Acronyms/ Abbreviations
AaBET- Addis Ababa Burn Emergency and Trauma (Hospital)
AAU-Addis Ababa University
HMIS- Health Management Information System
HIC- Higher Income Countries
LIC- Low-Income Countries
LMIC-Low and Middle-Income Countries
MOF- Multi-Organ Failure
TBSA- Total Burn Surface Area
Footnotes
Acknowledgements
We would like to express our heartfelt appreciation to Addis Ababa University College of Health Science, School of Nursing and Midwifery, AaBET Hospital, and Yekatit12 Hospital for their cooperation. We would also like to acknowledge data collectors, supervisors, the center staff, and administrators were appreciated for providing the necessary preliminary information
Authors’ Contributions
ZDB generated the concept and developed the proposal. ZDB, GS, TT, & TMA designed the study and developed the data extraction tool. TSA, TMA, & GS participated in data collection and supervision. ZDB, TSA and TMA performed the statistical analysis, interpreted the findings, and drafted the manuscript. TMA, GS, & TT edited and formatted the manuscript for publication. All the authors read, critically revised, and approved the final version of the manuscript. Finally, all the contributors agreed to be equally accountable for every aspect of the work.

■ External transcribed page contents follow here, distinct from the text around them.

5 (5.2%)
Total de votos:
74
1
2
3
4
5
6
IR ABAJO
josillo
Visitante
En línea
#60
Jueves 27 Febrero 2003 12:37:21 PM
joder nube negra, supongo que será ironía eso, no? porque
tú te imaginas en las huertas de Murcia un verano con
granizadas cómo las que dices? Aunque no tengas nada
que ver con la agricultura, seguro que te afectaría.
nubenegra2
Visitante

Availability of Data and Materials
All relevant data are within the paper and its supporting information files.
Declaration of Conflicting Interests
The author(s) declared no potential conflicts of interest with respect to the research, authorship, and/or publication of this article.
Funding
The author(s) received no financial support for the research, authorship, and/or publication of this article.